Under Gellius and Lentulus, Romans ran in disorder from the battlefield. Hannibal had crushed Rome’s soldiers at the Battle of Cannae in 216 BC; in the Apennines in 72 BC Spartacus humiliated them. The Carthaginian killed tens of thousands of Romans. The Thracian caused far fewer casualties but he made his point. He now proceeded to hurt Rome’s pride further.
In a speech delivered fifteen years later, in 57 BC, Cicero still remembered Spartacus’s insult. Nothing, said Cicero, could have been ‘more polluted, deformed, perverted or disturbed’. What Spartacus did was to give gladiatorial games for slaves - a spectacle that Rome usually reserved for the free.
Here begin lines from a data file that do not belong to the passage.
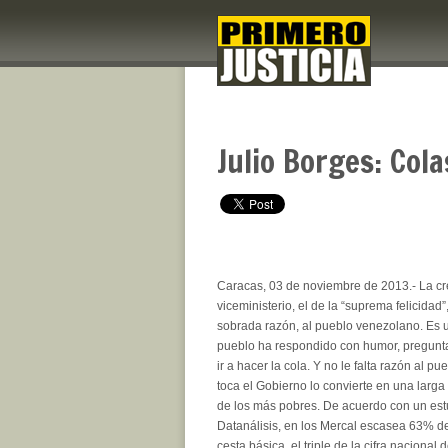
Julio Borges: Col
Caracas, 03 de noviembre de 2013.- La c
viceministerio, el de la “suprema felicidad
sobrada razón, al pueblo venezolano. Es un
pueblo ha respondido con humor, pregun
ir a hacer la cola. Y no le falta razón al p
toca el Gobierno lo convierte en una larga 
de los más pobres. De acuerdo con un est
Datanálisis, en los Mercal escasea 63% de
cesta básica, el triple de la cifra naciona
Spartacus added a bitter twist by reversing roles: he made the slaves spectators and the Romans gladiators.
The occasion was Crixus’s funeral games. The news of his comrade’s death and defeat had reached Spartacus, perhaps via a messenger, perhaps from the survivors of Crixus’s army. To have a pair of gladiators fight at the grave of a great man was an old Italian custom - barbaric to us but in ancient times a sign of honour and respect. Spartacus did not have merely one pair of gladiators fight: rather, he commemorated the fallen Celt by a spectacular ritual. Spartacus called up 300 (or 400, according to another source) Roman prisoners and had them fight to the death around a pyre - a symbol, at least, of Crixus, assuming that his corpse had not been recovered. This was a gladiatorial offering on the grand scale. It was all but human sacrifice: glorious to the memory of the dead, humiliating to the Romans who were about to die, and ennobling to the reputation of the host.
What a morale boost for the men! By attending a gladiatorial game, they declared their freedom. In Rome, funeral games were reserved for victorious generals and for praetors and consuls. By awarding this honour to Crixus, Spartacus asserted equality. He also laid claim, at least implicitly, to being Roman. He wielded Roman symbols as well as if he had been born in Rome itself.
As a gladiator Spartacus had been a man of the lowest social order. As an impresario, Spartacus reached a high status in Roman eyes. Thus, as a Roman writer says, Spartacus had in effect purged himself of all his prior infamy. Meanwhile, he gave Rome a black eye.